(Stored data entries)
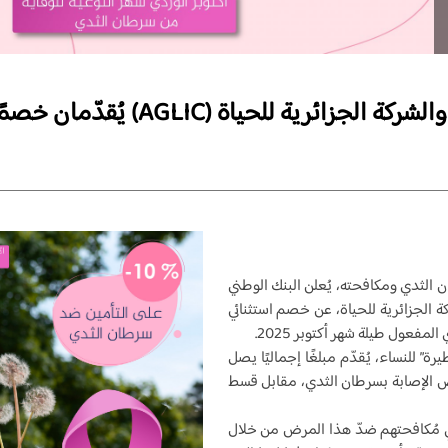
ن الثدي ومكافحته، يُعلن البنك الوطني
كة الجزائرية للحياة، عن خصم استثنائي
” للنساء، يُقدّم مبلغًا إجماليًا يصل
ي في حال تشخيص الإصابة بسرطان الثدي، مقابل قسط
 مُكافحتهم ضدّ هذا المرض من خلال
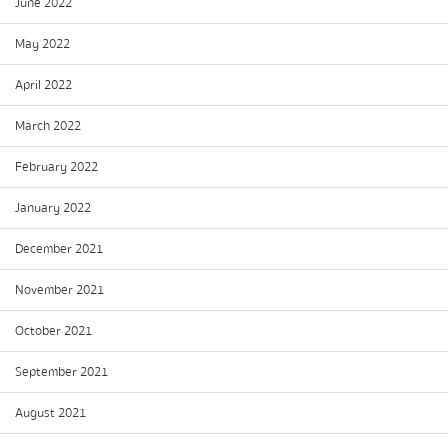
June 2022
May 2022
April 2022
March 2022
February 2022
January 2022
December 2021
November 2021
October 2021
September 2021
August 2021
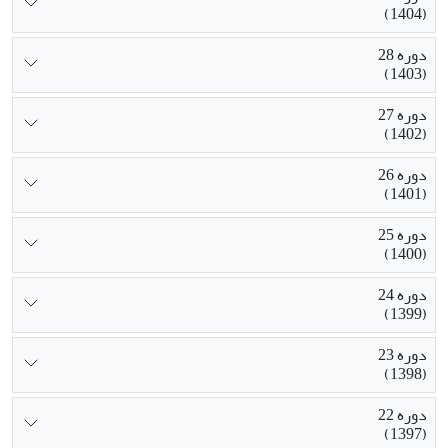
(1404)
دوره 28
(1403)
دوره 27
(1402)
دوره 26
(1401)
دوره 25
(1400)
دوره 24
(1399)
دوره 23
(1398)
دوره 22
(1397)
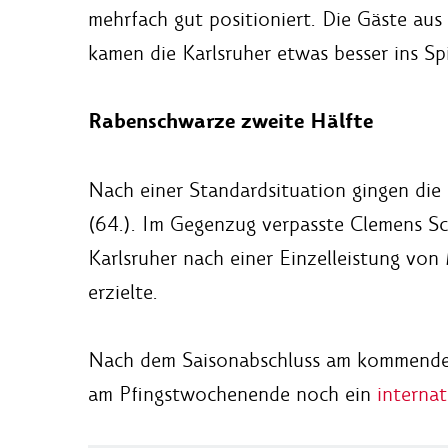
mehrfach gut positioniert. Die Gäste aus
kamen die Karlsruher etwas besser ins Spi
Rabenschwarze zweite Hälfte
Nach einer Standardsituation gingen die
(64.). Im Gegenzug verpasste Clemens Sch
Karlsruher nach einer Einzelleistung von 
erzielte.
Nach dem Saisonabschluss am kommenden
am Pfingstwochenende noch ein
internat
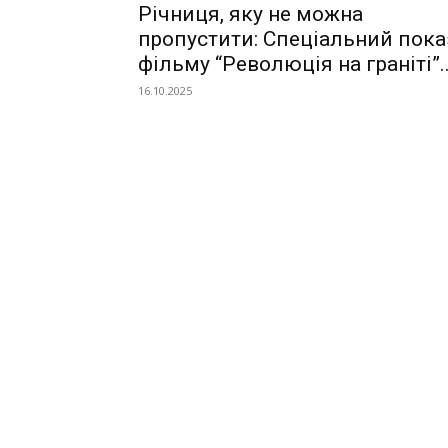
Річниця, яку не можна
пропустити: Спеціальний пока
фільму “Революція на граніті”..
16.10.2025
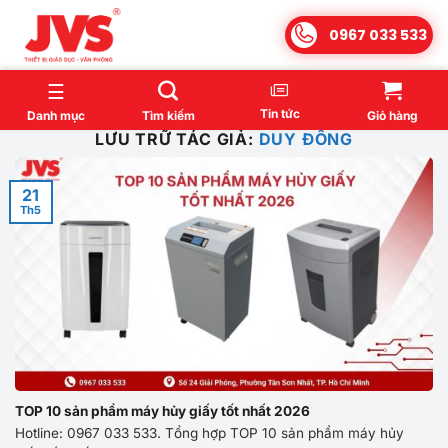
Bỏ
0967 033 533
qua
nội
dung
Tin tức
Danh mục
Tìm kiếm
Giỏ hàng
LƯU TRỮ TÁC GIẢ:
DUY ĐÔNG
21
Th5
TOP 10 sản phẩm máy hủy giấy tốt nhất 2026
Hotline: 0967 033 533. Tổng hợp TOP 10 sản phẩm máy hủy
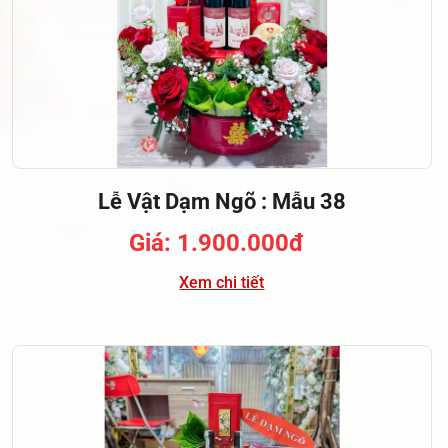
Lễ Vật Dạm Ngõ : Mẫu 38
Giá: 1.900.000đ
Xem chi tiết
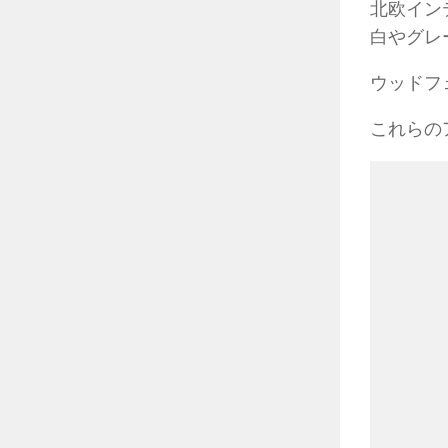
北欧イン
白やグレ
ウッドフ
これらの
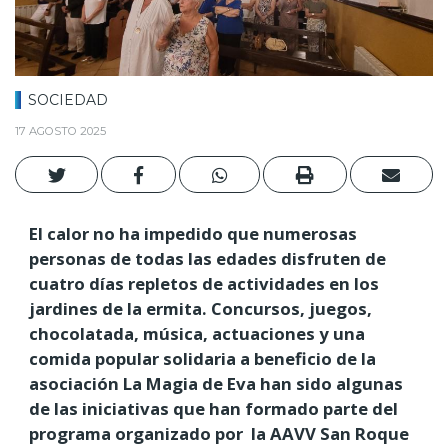
SOCIEDAD
17 AGOSTO 2025
El calor no ha impedido que numerosas
personas de todas las edades disfruten de
cuatro días repletos de actividades en los
jardines de la ermita. Concursos, juegos,
chocolatada, música, actuaciones y una
comida popular solidaria a beneficio de la
asociación La Magia de Eva han sido algunas
de las iniciativas que han formado parte del
programa organizado por la AAVV San Roque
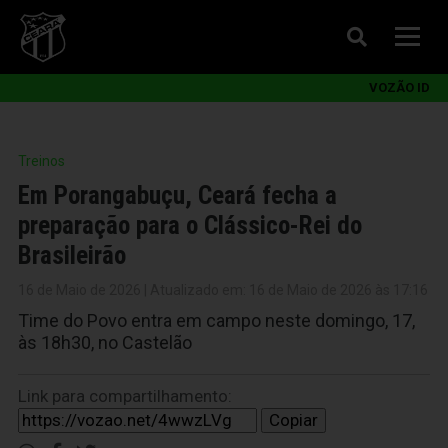
VOZÃO ID
Treinos
Em Porangabuçu, Ceará fecha a
preparação para o Clássico-Rei do
Brasileirão
16 de Maio de 2026 | Atualizado em: 16 de Maio de 2026 às 17:16
Time do Povo entra em campo neste domingo, 17,
às 18h30, no Castelão
Link para compartilhamento:
Copiar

WORK TO BE COMPLETED: In the records above, the lines containing the string "دوره" should be counted; give only the total.

ANSWER AREA: 7